But to me those are not creative elements directly related to the plot, they are just patches needed to make the setting or circumstances sound more plausible. They are an assist that probably would not even be mentioned more than once.

On the other hand, big questions that are basically "give me a plot" or "What's my finale" are not something I answer; and I may VTC.

Obviously, world building strongly influences story building, that's why it is important. So my advice is to look at the balance between these; and if too much of the answer is about the characters, plots, events in the story then I consider it off-topic here.

These questions are directly discouraged by the terms of the site, they should by the rules be closed as either "too-broad" or "primarily opinion based" but there's a number of issues with these questions that mean they A. keep occurring and B. don't get closed when they should be:

  • mainly these questions don't get closed as fast as they should because they grab people's attention in a way that means a lot of people, and I'm at least as guilty of this as anyone, answer them instead of voting to close them immediately the way they should. I often see question I've answered on the review queue and, looking at them in that, different, light realise that I shouldn't have done that but too late.

They keep happening because:

  1. a lot of the OPs of these questions don't realise what they've done and/or don't see the question as fishing/idea generation. For example I asked what I thought was a simple question about R&D but it turns out there's actually a science that people do doctorates in that attempt, and fail, to answer said question. I knew there was a science, what I didn't realise was that said science actually attempted to cover my question.

  2. if an OP doesn't see any answers at all to the issue they're asking about then while the question is absolutely idea generation it doesn't look like it to the OP, they're looking for a single answer to a question they feel may have none at all not the broad array of ideas they are suddenly offered.

  3. some people don't care how many times you tell them not to they keep the off colour coming anyway.

So yes these questions are a problem and yes they are going to keep happening, the default policy to date, as I understand it and have seen it operating, is to close them either as "too-broad" or as "primarily opinion based" depending where exactly the community feels they lie, since most can be seen as both. I think this is the appropriate response.

We might improve our outcomes if we remember to give people direct and particular feedback about individual questions, that point out exactly where/why a question is getting a close vote, as well as and/or instead of the stock comments from review but otherwise I don't think there are any real changes to be made.

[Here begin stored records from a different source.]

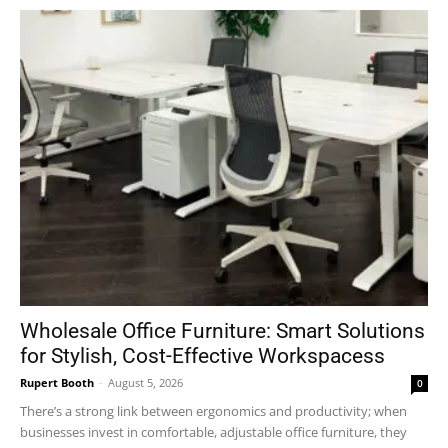
Wholesale Office Furniture: Smart Solutions
for Stylish, Cost-Effective Workspacess
Rupert Booth
-
August 5, 2026
0
There’s a strong link between ergonomics and productivity; when
businesses invest in comfortable, adjustable office furniture, they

  • So far, I find Ash's answer fits the bill the best. It actually addresses the issues and the realities of working within the SE format. As I see it, we either accept that this community is part of SE, and we abide by SE principles; or we pretend like this coommunity is on one of the phpBBs and we pretend like we can just leave them alone. It took a while, but one reason why I do actually like SE is the more structured model. People can ask for specific worldbuilding help and get specific and targeted answers. I'm active on other forums, too, and often times, (con.t) – elemtilas Sep 2 at 20:09
  • am annoyed by the chat, the fluff, spam, trolling questions, and the like. Thread drift is normal, but it would be helpful to the OP if the question could actually be addressed. That's the one true benefit of SE as I see it. To that end, it seems clear that some amount of policing is needed. There's been quite a lot of discussion here on Meta about problem questions & types. This is a sign that at least some members notice an issue. Closing the problematic questions seems to the best application of already existing policy and is the best fit with SE principles. – elemtilas Sep 2 at 20:14

As long as there is enough context or data, and that the open-minded part is not too broad, I think these question are valid. These question often try to solve the "I want this to happen in my story, how can I justify it". It helps a lot when you try to write a story and building the world around it.

Leave them alone.

Most of these questions have enough boundaries built into the question itself to give comprehensible answers. We're far too quick to close posts that can be fruitful for the posters, because they are largely speculative.

The problem is two-fold:

The "Use a metric" rule is shoddy, at best. It assumes there's some sort of objective judgement by which an answer can always be deemed better, even if both meet the needs of the poster.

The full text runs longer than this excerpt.